Feedback is encouraged here. Note that this has been strongly influenced by urllib3/urllib3#561, urllib3/urllib3#562, urllib3/urllib3#563, and urllib3/urllib3#564.

seocam · 2015-03-05T16:29:40Z

I'd like to have more flexibility when setting headers. I use urllib3 in the core of reverse proxy implementation and I think that sending the headers in the same orders they came, or at least let the user play around with that could be good (or maybe not).

For sure what I'd like is that if a header comes twice I'd like to be able to send it in the same way it came instead of joining it in just one.

The ordered list of tuples you proposed looks to somehow meet those requirements. It always return a list and the insertion order is respected.

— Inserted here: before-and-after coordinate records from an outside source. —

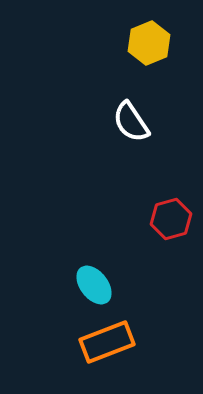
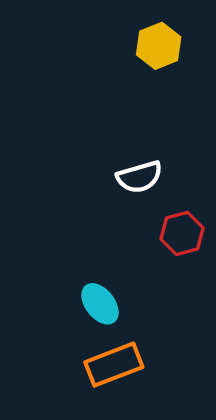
white semicircle: (131, 122) -> (139, 177), moved, turned -72

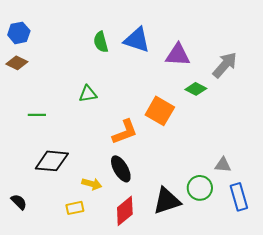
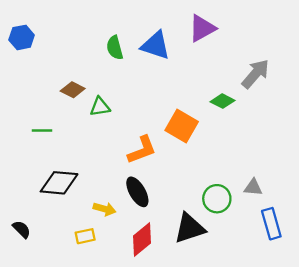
purple triangle: (178, 55) -> (202, 28), moved, turned -32
brown diamond: (17, 63) -> (73, 90), moved
green circle: (200, 188) -> (217, 199), moved

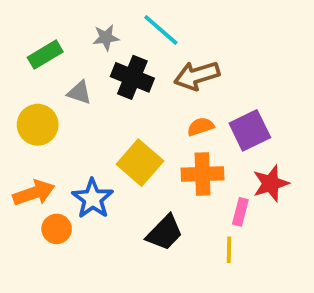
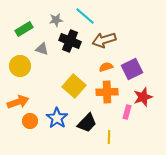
blue star: (93, 199) -> (57, 118), moved
yellow line: (229, 250) -> (109, 137), moved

Lukasa · 2015-03-05T17:18:01Z

@seocam Note that the gisted implementation actually doesn't quite fit that bill. It's very opinionated: it splits all duplicate header fields out into their own line. It does this primarily to enforce some notion of 'canonical form', but it might be better to transform into canonical form at access time rather than in the underlying representation, and to allow a non-canonical representation of the header block as well.

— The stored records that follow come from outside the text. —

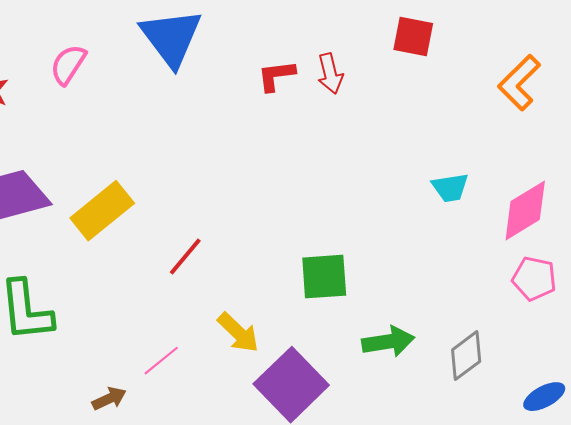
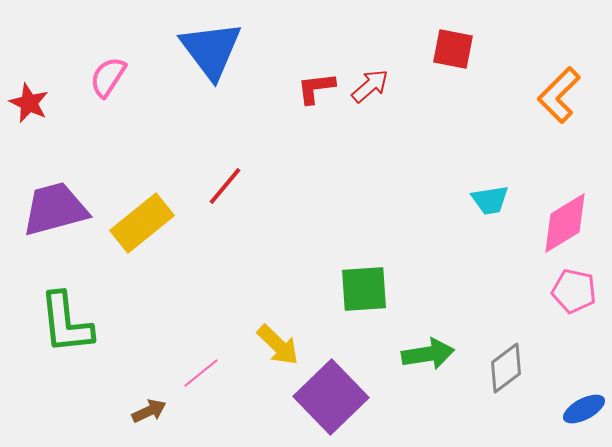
red arrow: (330, 74) -> (370, 86), turned -117
red line: (185, 257) -> (225, 186), moved

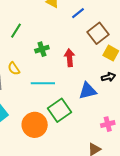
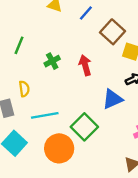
yellow semicircle: (14, 69) -> (24, 89), turned -144
cyan line: (43, 83) -> (45, 115), moved

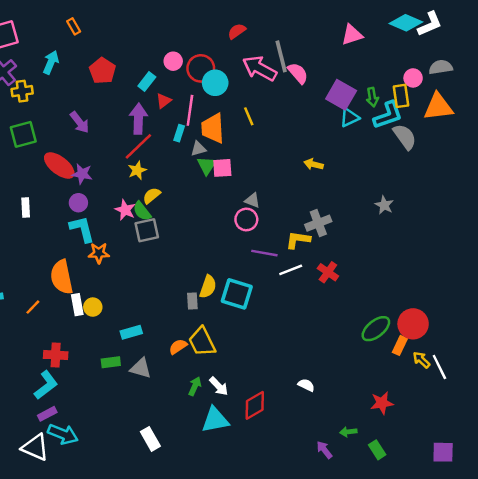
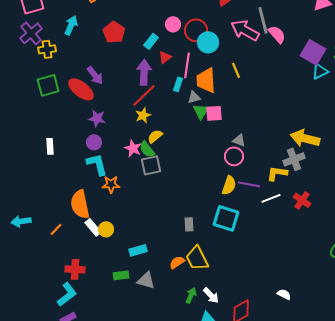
yellow arrow: (314, 164) -> (305, 138), moved, size x1.8
red ellipse: (59, 166) -> (81, 89), moved
yellow semicircle: (208, 287) -> (229, 185), moved
white rectangle: (77, 305) -> (93, 227), turned -30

Lukasa · 2015-03-05T21:27:10Z

Alright, I've turned this into a pull request with an initial implementation of the header mapping. Feedback is encouraged!

piotr-dobrogost · 2015-03-05T22:08:38Z

Do headers properly

You should see smile on my face after reading this... :)
Btw, is there really no Python project from which we could borrow the implementation and not reinvent the wheel?

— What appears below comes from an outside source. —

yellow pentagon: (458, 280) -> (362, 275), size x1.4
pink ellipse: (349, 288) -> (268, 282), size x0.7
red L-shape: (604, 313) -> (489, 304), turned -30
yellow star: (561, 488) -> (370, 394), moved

Lukasa · 2015-03-05T22:09:16Z

@piotr-dobrogost Possibly. =) I'm open to suggestions!

dimaqq · 2015-03-06T07:40:07Z

btw., requests comes with case-insensitive http header field map, which automatically combines repeated header fields into one value.

The practice of automatic combining is questionable though, because some values, e.g. dates, already have a comma, thus the application must know which fields are single-item and which are lists.

P.S. while on the subject, let me clarify the terminology:
a request has a single header
header comprises multiple fields
each field has a single value
value may comprise multiple elements separated by commas.

While it's very common to see "headers," that's not actually correct.

Lukasa · 2015-03-06T08:39:26Z

@dimaqq Yes it does, but requests has a slightly different need than I have.

What I'm trying to write here is a header representation that maintains as much of the information as possible that came off the wire, while also representing the headers in a format that reflects their semantics. In practice, this data structure isn't there yet, but ideally it ought to be possible to put headers in from the wire and get them back out the other side in exactly the same form.

This isn't that important for requests because by-and-large requests does not need that kind of flexibility, but it's hugely important for a low-level library like hyper. In particular, it's important that when using hyper you can construct a web request a web server will actually use, which may involve some very specific ordering and casing requirements.

As to terminology, you are quite right, but in practice calling them HTTP headers leads to less confusion than calling them HTTP header fields. One of those unfortunate areas where the 'correct' usage is less clear than the 'incorrect' one.

Lukasa · 2015-03-06T09:00:14Z

Werkzeug has a fundamentally very similar data structure to this one, which suggests the sanity of the approach (if Armin is doing it, it feels like it's probably the right thing to do!). See it here.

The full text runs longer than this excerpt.